I realized now that I was talking to a very persuasive man, and I was glad it was me listening to his spiel and not Pancho Villa. His lingo was so polished you could skate on it, and if I were truly a Mexican colonel and hadn’t been born in Pennsylvania and bred in Texas, I might well have been ready to place my hand on his bible and get his religion.
“What it comes down to, Colonel Mix, is that Mexico must make a choice. One hopes, an intelligent one.”

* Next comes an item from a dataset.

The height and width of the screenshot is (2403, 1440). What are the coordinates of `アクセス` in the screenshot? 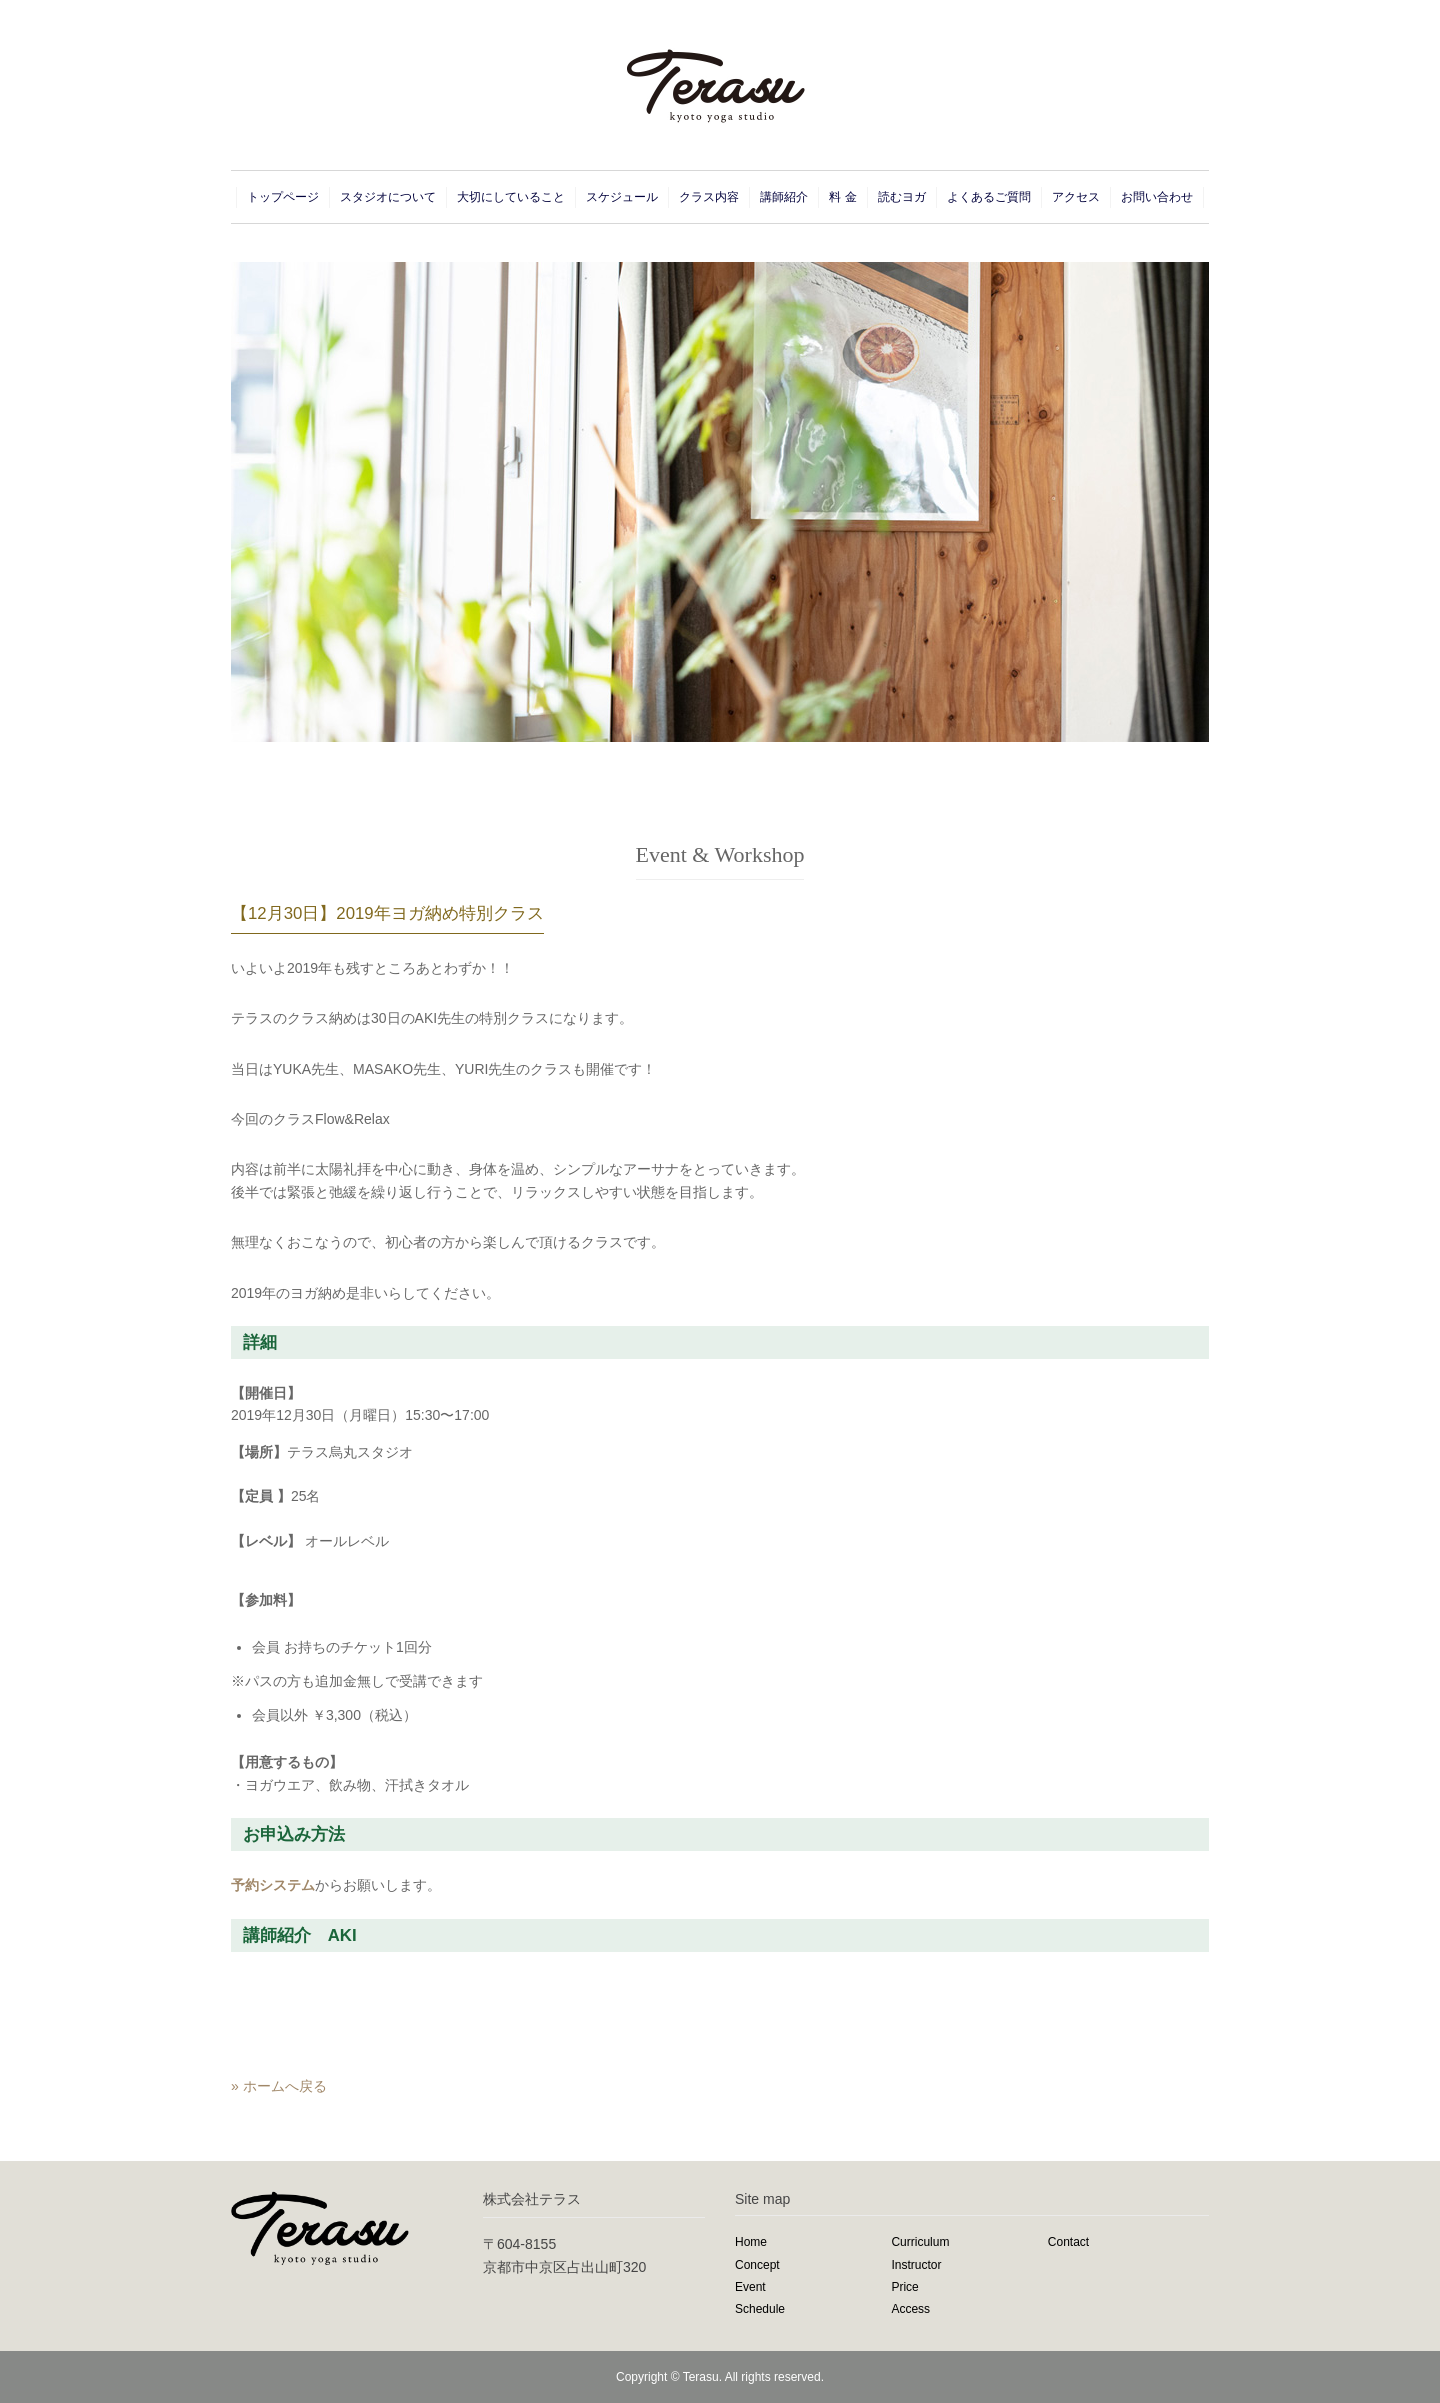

He then let slip the notion that other elements in Germany, with whom he had no sympathy, were hoping to finance Victoriano Huerta’s return from Spain for the purpose of a coup against the feuding revolutionists. “The deeper purpose of this,” he said, fiddling with his monocle, which had slipped a trifle, “would be to divert Mr. Wilson’s attention from the European war and force yet another intervention in Mexico. From our point of view, needless to say, that would not be unwelcome.”
That puzzled me, and I thought it was time to speak up, with the hope of getting him to tell me what in hell he was driving at.
“With due respect, Captain … I don’t see how that works. Wilson doesn’t like Huerta, but if the old drunk came back it would never make him intervene. That Veracruz thing didn’t work out too well for the United States.”
“That may be. One hopes so. I don’t like Huerta, either.” Von Papen sipped his brandy. “In any event—and more importantly—I believe in your revolution, and so do the people in Germany who really count. I believe that Francisco Villa is the revolution’s ultimate leader. What if the revolutionary forces could stabilize themselves under such a man? What if they could declare solidarity with Germany? That would simplify matters, eh?”
For who? This fellow could probably talk a pump into believing it was a windmill.
“Captain Von Papen, I still don’t see it. Why should that help Germany? The Americans might get damned annoyed, but if it was no more than a declaration of solidarity, Wilson would just send a few more divisions to Texas and tell his factories to churn out more rifles. He sure wouldn’t declare war.”